Good: p99 < 2x average
Acceptable: p99 < 5x average
Concerning: p99 > 10x average

What to do if p99 is high:

Check for GC pauses (Python)
Increase warmup iterations
Use process pinning (taskset)
Disable CPU frequency scaling
Check system load during benchmark

Production Implications

Capacity Planning

Given benchmark results, calculate capacity:

Example: Rust PII filter at 1M ops/sec per core

Single Core Capacity:
- 1,000,000 ops/sec × 86,400 seconds/day = 86.4 billion ops/day
- At 1KB avg request: 86.4 TB/day throughput

16-Core Server Capacity:
- 16 × 86.4 billion = 1.4 trillion ops/day
- At 1KB avg request: 1.4 PB/day throughput

Realistic Capacity (50% utilization for headroom):
- 700 billion ops/day per 16-core server
- 700 TB/day throughput

Cost Analysis

Example: Processing 100M requests/day

Python Implementation:

Throughput: ~40K ops/sec per core
Cores needed: 100M / (40K × 86400) ≈ 29 cores
Servers needed (16-core): 2 servers
Cloud cost (c5.4xlarge × 2): ~$1,200/month

Rust Implementation:

Throughput: ~280K ops/sec per core
Cores needed: 100M / (280K × 86400) ≈ 4 cores
Servers needed (16-core): 1 server
Cloud cost (c5.4xlarge × 1): ~$600/month

Savings: $600/month = $7,200/year per 100M requests/day

Latency SLAs

Based on p95 latency metrics:

Python:

p95: ~0.030 ms internal processing
Network overhead: ~10-50 ms
Total p95: ~10-50 ms realistic SLA

Rust:

p95: ~0.004 ms internal processing
Network overhead: ~10-50 ms
Total p95: ~10-50 ms realistic SLA

Advantage: Rust leaves more latency budget for network/business logic

Advanced Benchmarking

Custom Iterations

Adjust iteration counts for different scenarios:

# Quick smoke test
iterations = 100

# Standard benchmark (default)
iterations = 1000

# High-precision measurement
iterations = 10000

# Very large dataset (reduce iterations)
iterations = 10

Profiling Integration

Combine with Python profilers:

# cProfile
python -m cProfile -o profile.stats benchmarks/compare_pii_filter.py

# py-spy (live profiling)
py-spy record -o profile.svg -- python benchmarks/compare_pii_filter.py

# memory_profiler
mprof run benchmarks/compare_pii_filter.py
mprof plot

Continuous Benchmarking

Set up CI/CD benchmarking:

# .github/workflows/benchmark.yml
name: Performance Benchmarks
on: [push, pull_request]
jobs:
  benchmark:
    runs-on: ubuntu-latest
    steps:
      - uses: actions/checkout@v3
      - name: Run benchmarks
        run: |
          make venv install-dev
          python benchmarks/compare_pii_filter.py --output results.json
      - name: Compare with baseline
        run: |
          python scripts/compare_benchmarks.py baseline.json results.json

Regression Detection

Compare benchmark results over time:

# Baseline
python benchmarks/compare_pii_filter.py --output baseline.json

# After changes
python benchmarks/compare_pii_filter.py --output current.json

# Compare
python -c "
import json
with open('baseline.json') as f: baseline = json.load(f)
with open('current.json') as f: current = json.load(f)

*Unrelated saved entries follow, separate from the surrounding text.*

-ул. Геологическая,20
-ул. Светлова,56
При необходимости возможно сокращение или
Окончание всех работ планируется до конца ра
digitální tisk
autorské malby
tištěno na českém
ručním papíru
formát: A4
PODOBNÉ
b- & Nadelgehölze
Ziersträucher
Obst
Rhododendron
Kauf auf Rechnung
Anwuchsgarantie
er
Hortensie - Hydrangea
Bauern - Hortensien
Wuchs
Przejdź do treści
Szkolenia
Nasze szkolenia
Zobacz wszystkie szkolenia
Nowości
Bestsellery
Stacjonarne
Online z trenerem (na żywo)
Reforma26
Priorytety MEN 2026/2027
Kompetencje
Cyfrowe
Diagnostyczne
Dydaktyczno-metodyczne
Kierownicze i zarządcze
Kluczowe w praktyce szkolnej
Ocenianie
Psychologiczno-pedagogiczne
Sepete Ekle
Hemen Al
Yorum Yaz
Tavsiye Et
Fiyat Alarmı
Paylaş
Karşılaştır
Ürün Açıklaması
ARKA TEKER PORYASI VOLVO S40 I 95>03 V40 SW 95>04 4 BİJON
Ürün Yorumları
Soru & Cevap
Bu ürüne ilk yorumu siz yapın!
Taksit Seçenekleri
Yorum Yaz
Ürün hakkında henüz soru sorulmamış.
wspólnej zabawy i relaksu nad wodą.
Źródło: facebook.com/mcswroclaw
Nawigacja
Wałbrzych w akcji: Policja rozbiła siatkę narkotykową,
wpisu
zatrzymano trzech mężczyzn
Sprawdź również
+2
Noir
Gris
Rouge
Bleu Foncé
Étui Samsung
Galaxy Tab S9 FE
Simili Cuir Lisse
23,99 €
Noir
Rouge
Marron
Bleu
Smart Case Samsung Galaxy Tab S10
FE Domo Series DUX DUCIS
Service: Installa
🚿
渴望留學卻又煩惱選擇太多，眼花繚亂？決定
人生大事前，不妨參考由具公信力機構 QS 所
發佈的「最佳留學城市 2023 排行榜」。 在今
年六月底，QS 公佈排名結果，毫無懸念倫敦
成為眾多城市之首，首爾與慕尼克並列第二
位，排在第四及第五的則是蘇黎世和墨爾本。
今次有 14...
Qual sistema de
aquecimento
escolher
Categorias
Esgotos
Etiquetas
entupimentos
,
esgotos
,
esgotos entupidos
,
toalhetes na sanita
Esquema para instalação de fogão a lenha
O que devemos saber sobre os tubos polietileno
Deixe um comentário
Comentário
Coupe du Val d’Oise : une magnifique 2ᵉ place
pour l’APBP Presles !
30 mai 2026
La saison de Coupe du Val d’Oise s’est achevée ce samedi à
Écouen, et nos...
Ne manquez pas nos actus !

for b, c in zip(baseline, current):
    if b['name'] == c['name']:
        ratio = c['duration_ms'] / b['duration_ms']
        status = '⚠️ SLOWER' if ratio > 1.1 else '✓ OK'
        print(f'{b[\"name\"]}: {ratio:.2f}x {status}')
"

Troubleshooting

Benchmark Shows No Speedup

Check 1: Verify Rust plugin is installed

python -c "from plugins_rust import PIIDetectorRust; print('✓ Rust available')"

Check 2: Check which implementation is being used

python -c "
from plugins.pii_filter.pii_filter import PIIFilterPlugin
from plugins.framework import PluginConfig
config = PluginConfig(name='test', kind='test', config={})
plugin = PIIFilterPlugin(config)
print(f'Using: {plugin.implementation}')
"

Check 3: Rebuild Rust plugin

cd plugins_rust && make clean && make build

High Variance in Results

Solution 1: Increase warmup iterations

# In measure_time() method, increase from 10 to 100
for _ in range(100):  # More warmup
    func(*args)

Solution 2: Run on isolated CPU

# Pin to specific cores
taskset -c 0-3 python benchmarks/compare_pii_filter.py

Solution 3: Disable CPU frequency scaling

# Requires root
sudo cpupower frequency-set -g performance

Benchmark Takes Too Long

Solution 1: Reduce dataset sizes

python benchmarks/compare_pii_filter.py --sizes 100 500

Solution 2: Reduce iteration count Edit the script to lower default iterations from 1000 to 100.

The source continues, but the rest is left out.